» Task brief: In your reply, reproduce every line of the data without any alteration.

== Extracted data ==

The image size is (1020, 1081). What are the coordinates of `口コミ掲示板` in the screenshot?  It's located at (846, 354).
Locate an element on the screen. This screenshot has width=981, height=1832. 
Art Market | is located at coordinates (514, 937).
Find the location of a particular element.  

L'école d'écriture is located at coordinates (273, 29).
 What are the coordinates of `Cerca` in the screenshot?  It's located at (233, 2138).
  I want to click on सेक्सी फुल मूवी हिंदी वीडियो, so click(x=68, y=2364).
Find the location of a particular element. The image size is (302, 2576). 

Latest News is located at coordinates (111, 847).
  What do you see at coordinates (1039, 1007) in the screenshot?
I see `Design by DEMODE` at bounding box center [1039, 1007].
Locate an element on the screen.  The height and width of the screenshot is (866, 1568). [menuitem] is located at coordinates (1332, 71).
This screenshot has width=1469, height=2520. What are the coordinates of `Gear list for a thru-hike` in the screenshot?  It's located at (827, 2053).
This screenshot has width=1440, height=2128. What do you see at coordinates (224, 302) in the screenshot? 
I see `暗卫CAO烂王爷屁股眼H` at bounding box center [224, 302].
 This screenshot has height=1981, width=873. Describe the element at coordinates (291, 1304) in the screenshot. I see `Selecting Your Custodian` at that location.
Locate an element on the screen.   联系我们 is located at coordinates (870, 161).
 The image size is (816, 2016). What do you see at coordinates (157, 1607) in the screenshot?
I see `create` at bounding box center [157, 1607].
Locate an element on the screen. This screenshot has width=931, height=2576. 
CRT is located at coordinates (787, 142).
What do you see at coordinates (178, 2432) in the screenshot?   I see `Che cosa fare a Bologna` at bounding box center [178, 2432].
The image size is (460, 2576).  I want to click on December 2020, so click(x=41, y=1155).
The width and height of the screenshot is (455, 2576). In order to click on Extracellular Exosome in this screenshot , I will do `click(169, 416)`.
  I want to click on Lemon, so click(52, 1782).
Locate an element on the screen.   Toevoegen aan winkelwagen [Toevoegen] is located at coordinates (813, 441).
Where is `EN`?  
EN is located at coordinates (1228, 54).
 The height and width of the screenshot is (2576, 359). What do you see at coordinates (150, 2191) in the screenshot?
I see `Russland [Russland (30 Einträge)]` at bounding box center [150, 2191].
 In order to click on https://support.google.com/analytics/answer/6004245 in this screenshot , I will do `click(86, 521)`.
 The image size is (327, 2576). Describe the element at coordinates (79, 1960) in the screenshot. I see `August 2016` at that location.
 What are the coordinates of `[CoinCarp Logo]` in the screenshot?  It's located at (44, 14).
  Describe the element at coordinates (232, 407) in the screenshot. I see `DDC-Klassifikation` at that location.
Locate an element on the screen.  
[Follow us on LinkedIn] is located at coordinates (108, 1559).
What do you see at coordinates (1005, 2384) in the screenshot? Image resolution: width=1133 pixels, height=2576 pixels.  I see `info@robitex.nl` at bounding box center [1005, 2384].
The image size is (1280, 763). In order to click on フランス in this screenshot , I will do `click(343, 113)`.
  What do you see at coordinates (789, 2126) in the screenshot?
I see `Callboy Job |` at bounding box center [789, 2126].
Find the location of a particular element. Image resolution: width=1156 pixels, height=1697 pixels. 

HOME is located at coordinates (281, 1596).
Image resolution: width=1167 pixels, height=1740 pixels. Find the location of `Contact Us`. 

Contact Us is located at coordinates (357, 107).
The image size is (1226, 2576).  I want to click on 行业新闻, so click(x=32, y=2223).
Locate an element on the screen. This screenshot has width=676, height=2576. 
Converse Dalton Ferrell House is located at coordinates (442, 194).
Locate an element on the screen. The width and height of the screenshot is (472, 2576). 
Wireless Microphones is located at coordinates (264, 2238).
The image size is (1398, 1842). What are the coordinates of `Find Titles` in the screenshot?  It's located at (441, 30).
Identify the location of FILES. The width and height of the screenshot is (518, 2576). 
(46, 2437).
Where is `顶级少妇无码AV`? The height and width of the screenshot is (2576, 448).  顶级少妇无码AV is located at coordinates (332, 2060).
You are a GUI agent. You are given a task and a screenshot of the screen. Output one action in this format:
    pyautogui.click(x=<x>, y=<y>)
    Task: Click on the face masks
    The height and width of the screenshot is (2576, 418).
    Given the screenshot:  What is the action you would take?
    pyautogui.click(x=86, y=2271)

===

» Output of the exercise:
The image size is (1020, 1081). What are the coordinates of `口コミ掲示板` in the screenshot?  It's located at (846, 354).
Locate an element on the screen. This screenshot has width=981, height=1832. 
Art Market | is located at coordinates (514, 937).
Find the location of a particular element.  

L'école d'écriture is located at coordinates (273, 29).
 What are the coordinates of `Cerca` in the screenshot?  It's located at (233, 2138).
  I want to click on सेक्सी फुल मूवी हिंदी वीडियो, so click(x=68, y=2364).
Find the location of a particular element. The image size is (302, 2576). 

Latest News is located at coordinates (111, 847).
  What do you see at coordinates (1039, 1007) in the screenshot?
I see `Design by DEMODE` at bounding box center [1039, 1007].
Locate an element on the screen.  The height and width of the screenshot is (866, 1568). [menuitem] is located at coordinates (1332, 71).
This screenshot has width=1469, height=2520. What are the coordinates of `Gear list for a thru-hike` in the screenshot?  It's located at (827, 2053).
This screenshot has width=1440, height=2128. What do you see at coordinates (224, 302) in the screenshot? 
I see `暗卫CAO烂王爷屁股眼H` at bounding box center [224, 302].
 This screenshot has height=1981, width=873. Describe the element at coordinates (291, 1304) in the screenshot. I see `Selecting Your Custodian` at that location.
Locate an element on the screen.   联系我们 is located at coordinates (870, 161).
 The image size is (816, 2016). What do you see at coordinates (157, 1607) in the screenshot?
I see `create` at bounding box center [157, 1607].
Locate an element on the screen. This screenshot has width=931, height=2576. 
CRT is located at coordinates (787, 142).
What do you see at coordinates (178, 2432) in the screenshot?   I see `Che cosa fare a Bologna` at bounding box center [178, 2432].
The image size is (460, 2576).  I want to click on December 2020, so click(x=41, y=1155).
The width and height of the screenshot is (455, 2576). In order to click on Extracellular Exosome in this screenshot , I will do `click(169, 416)`.
  I want to click on Lemon, so click(52, 1782).
Locate an element on the screen.   Toevoegen aan winkelwagen [Toevoegen] is located at coordinates (813, 441).
Where is `EN`?  
EN is located at coordinates (1228, 54).
 The height and width of the screenshot is (2576, 359). What do you see at coordinates (150, 2191) in the screenshot?
I see `Russland [Russland (30 Einträge)]` at bounding box center [150, 2191].
 In order to click on https://support.google.com/analytics/answer/6004245 in this screenshot , I will do `click(86, 521)`.
 The image size is (327, 2576). Describe the element at coordinates (79, 1960) in the screenshot. I see `August 2016` at that location.
 What are the coordinates of `[CoinCarp Logo]` in the screenshot?  It's located at (44, 14).
  Describe the element at coordinates (232, 407) in the screenshot. I see `DDC-Klassifikation` at that location.
Locate an element on the screen.  
[Follow us on LinkedIn] is located at coordinates (108, 1559).
What do you see at coordinates (1005, 2384) in the screenshot? Image resolution: width=1133 pixels, height=2576 pixels.  I see `info@robitex.nl` at bounding box center [1005, 2384].
The image size is (1280, 763). In order to click on フランス in this screenshot , I will do `click(343, 113)`.
  What do you see at coordinates (789, 2126) in the screenshot?
I see `Callboy Job |` at bounding box center [789, 2126].
Find the location of a particular element. Image resolution: width=1156 pixels, height=1697 pixels. 

HOME is located at coordinates (281, 1596).
Image resolution: width=1167 pixels, height=1740 pixels. Find the location of `Contact Us`. 

Contact Us is located at coordinates (357, 107).
The image size is (1226, 2576).  I want to click on 行业新闻, so click(x=32, y=2223).
Locate an element on the screen. This screenshot has width=676, height=2576. 
Converse Dalton Ferrell House is located at coordinates (442, 194).
Locate an element on the screen. The width and height of the screenshot is (472, 2576). 
Wireless Microphones is located at coordinates (264, 2238).
The image size is (1398, 1842). What are the coordinates of `Find Titles` in the screenshot?  It's located at (441, 30).
Identify the location of FILES. The width and height of the screenshot is (518, 2576). 
(46, 2437).
Where is `顶级少妇无码AV`? The height and width of the screenshot is (2576, 448).  顶级少妇无码AV is located at coordinates (332, 2060).
You are a GUI agent. You are given a task and a screenshot of the screen. Output one action in this format:
    pyautogui.click(x=<x>, y=<y>)
    Task: Click on the face masks
    The height and width of the screenshot is (2576, 418).
    Given the screenshot:  What is the action you would take?
    pyautogui.click(x=86, y=2271)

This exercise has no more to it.